His mind flashes to the freshly painted swastika he’d come across on the wall of the Jardin Goudouli in Toulouse. To the day he’d overheard his bosses at the engineering firm whispering about whether they should consider him a liability—they’d thought he was out of earshot. To the shops closed all over Paris. To the photographs in the French papers of the aftermath of November’s Kristallnacht: smashed storefronts, synagogues burned to the ground, thousands of Jews fleeing Germany, rolling their bedside lamps and potatoes and elderly along with them in wheelbarrows.

The signs were there, for sure. But Addy had downplayed them, brushed them off. He’d told himself that there was no harm in a little graffiti; that if he were to lose his job, he’d find a new one; that the events unfolding in Germany, though disturbing, were happening across the border and would be contained. Now, though, with his mother’s letter in hand, he sees with alarming clarity the warnings he’d chosen to ignore.

Addy opens his eyes, nauseated suddenly by a single notion: You should have returned home months ago.

He folds the letter into its envelope and slides it back into his coat pocket. He’ll write to his mother, he resolves. As soon as he gets to his flat in Toulouse. He’ll tell her not to worry, that he will be returning to Radom as planned, that he wants to be with the family now more than ever. He’ll tell her that the new composition is coming along well, and that he looks forward to playing it for her. This thought brings a trace of comfort, as he imagines himself at the keys of his parents’ Steinway, his family gathered around.

Addy lets his gaze fall once again to the placid countryside. Tomorrow, he decides, he’ll buy a train ticket, line up his travel documents, pack his belongings. He won’t wait for Passover. His boss will be angry with him for leaving sooner than expected, but Addy doesn’t care.
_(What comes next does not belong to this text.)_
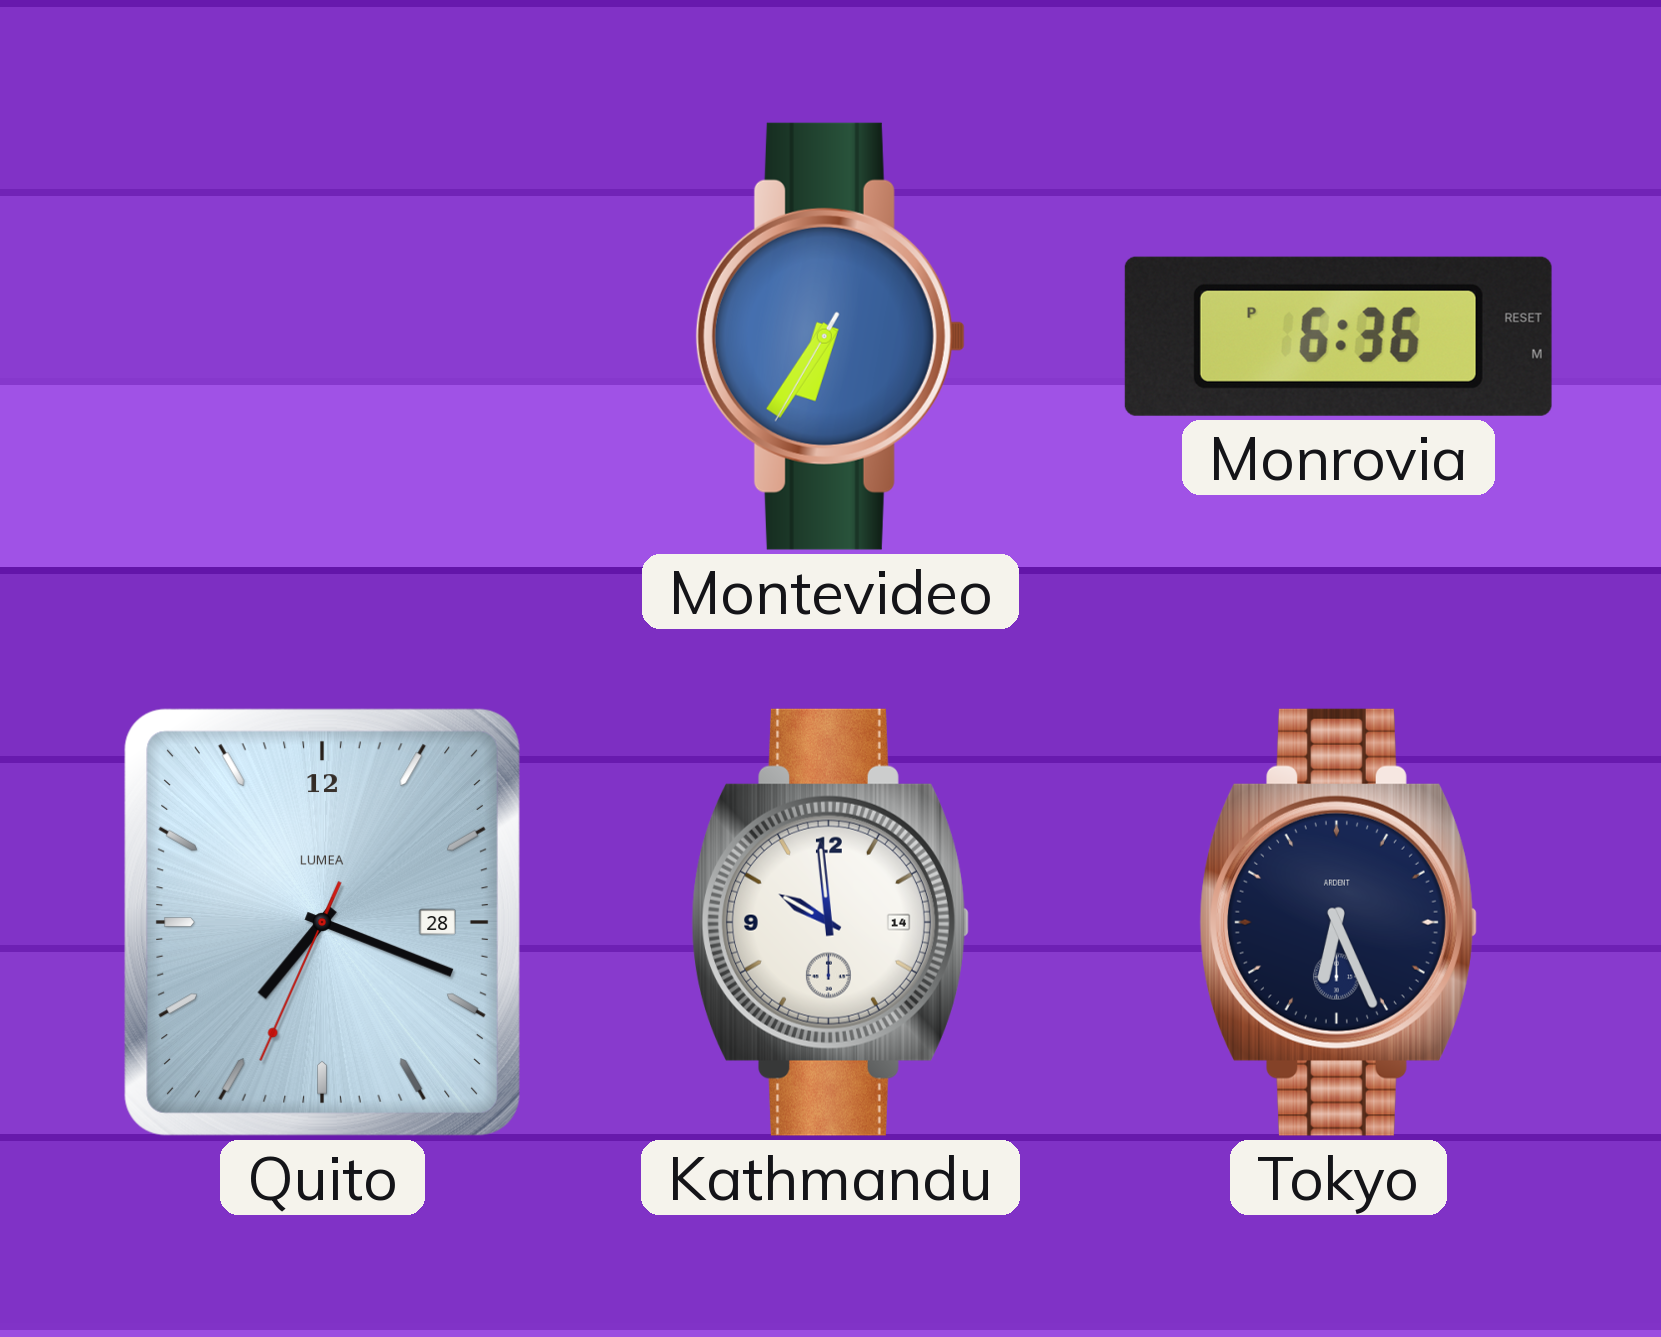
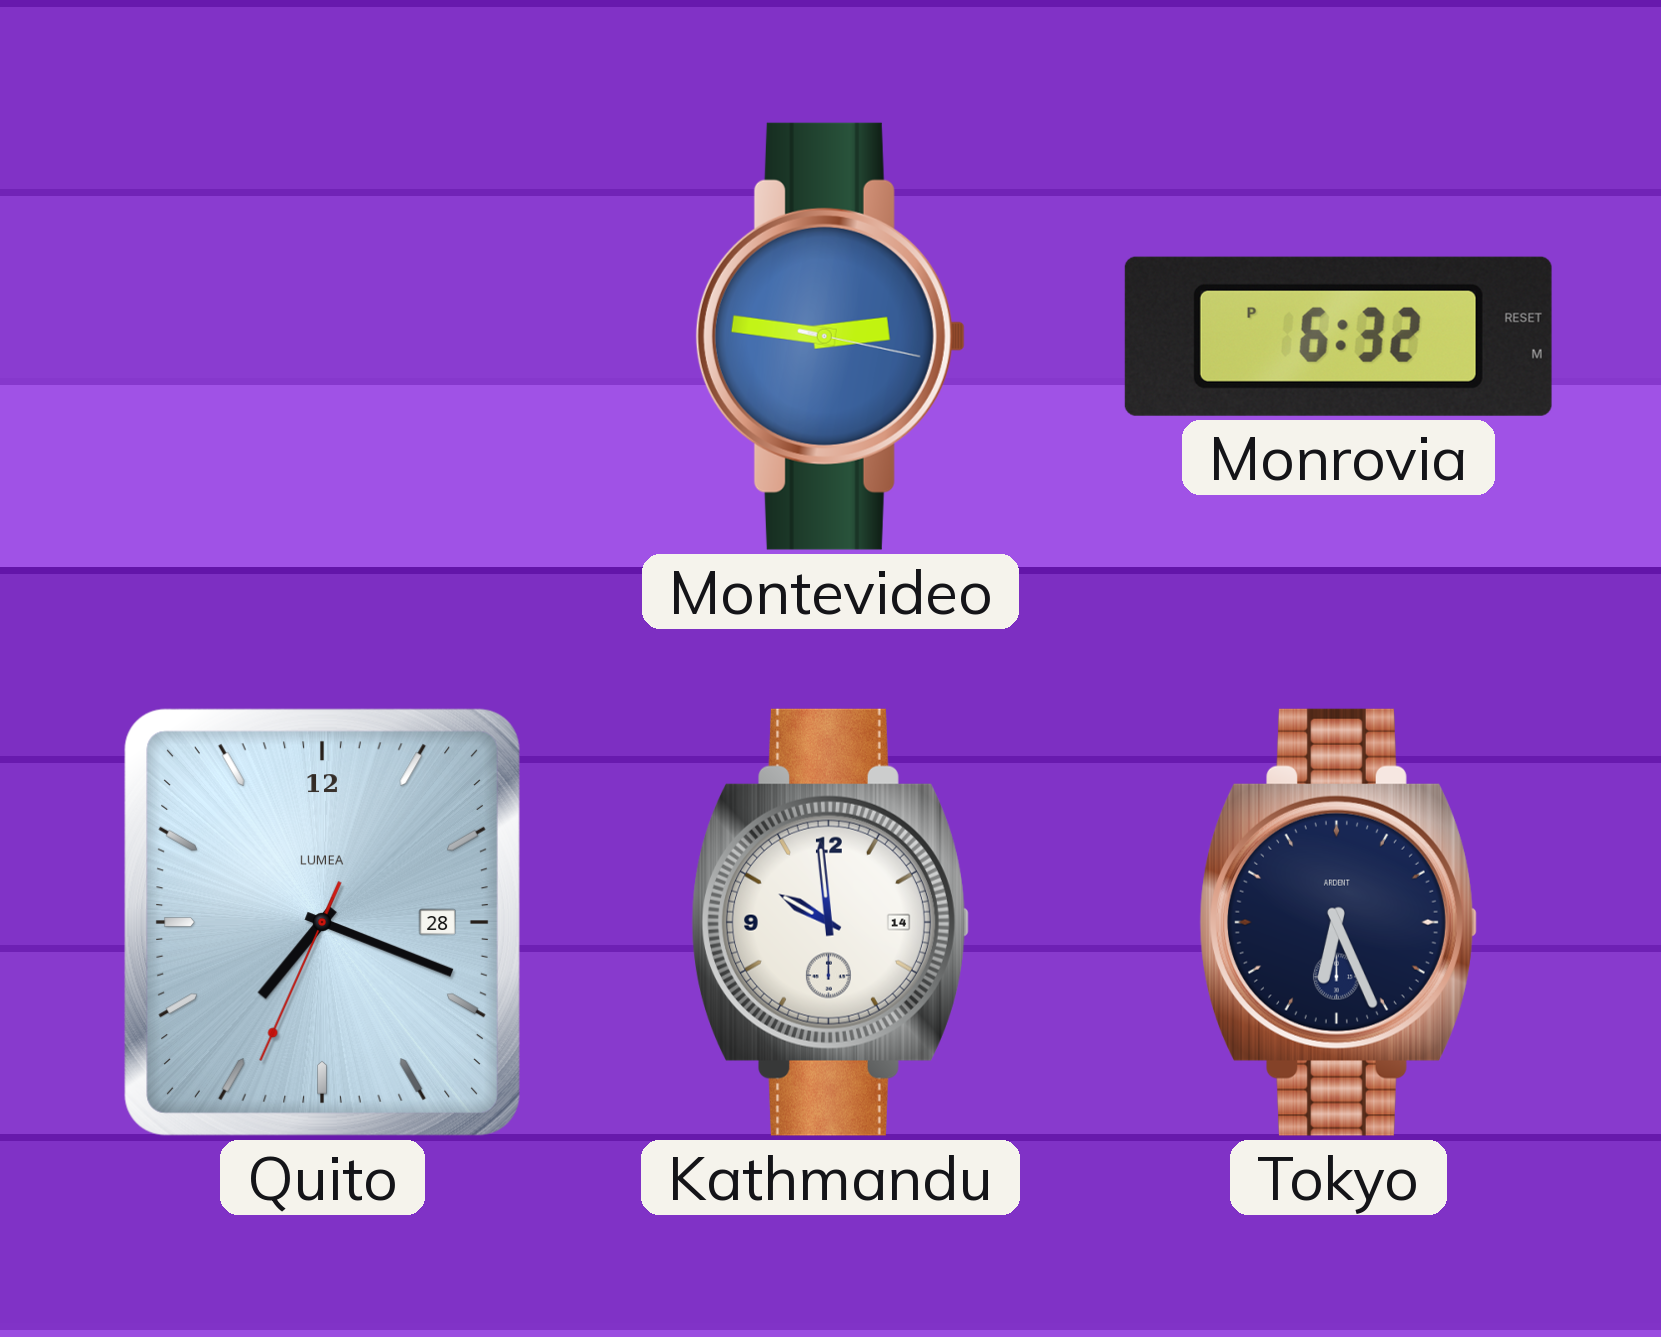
Montevideo: 6:35 -> 2:46
Monrovia: 6:36 -> 6:32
All that matters is that in a few short days, he’ll be on his way home.





MARCH 15, 1939: A year after annexing Austria, Germany invades Czechoslovakia. Meeting little resistance, Hitler establishes the Protectorate of Bohemia and Moravia from Prague the next day. With this occupation, the Reich gains not only territory but also skilled labor and massive firepower in the form of weaponry manufactured in those regions—enough to arm nearly half of the Wehrmacht at the time.





CHAPTER TWO


    Genek


   Radom, Poland ~ March 18, 1939




Genek lifts his chin and a plume of smoke snakes from a part in his lips toward the gray-tiled ceiling of the bar. “Last hand,” he declares.

Across the table, Rafal catches his eye. “So soon?” He takes a drag from his own cigarette. “Did your wife promise you something special if you got home at a decent hour?” Rafal winks, exhaling. Herta had joined the group for dinner but had left early.

Genek laughs. He and Rafal have been friends since grade school, when much of their time was spent huddled over lunch trays discussing which of their classmates to ask to the year-end studniówka ball, or whom they’d rather see naked, Evelyn Brent or Renée Adorée. Rafal knows Herta isn’t like the girls Genek used to date, but he likes to give him hell when Herta isn’t around. Genek can hardly blame him. Until he met Herta, women were his weakness (cards and cigarettes, too, if he’s being honest). With his blue eyes, a dimple on each cheek, and an irresistible Hollywood charm, he’d spent most of his twenties basking in the role of one of Radom’s most sought-after bachelors. At the time, he hadn’t minded the attention in the least. But then Herta came along and all of that changed. It’s different now. She’s different.

Under the table, something brushes Genek’s calf. He glances at the young woman sitting beside him. “Wish you would stay,” she says, her eyes catching his. Genek had just met the girl that night—Klara. No, Kara. He can’t remember. She is a friend of Rafal’s wife, visiting from Lublin. She curls a corner of her mouth into a coy smile, the toe of her oxford still pressed against his leg.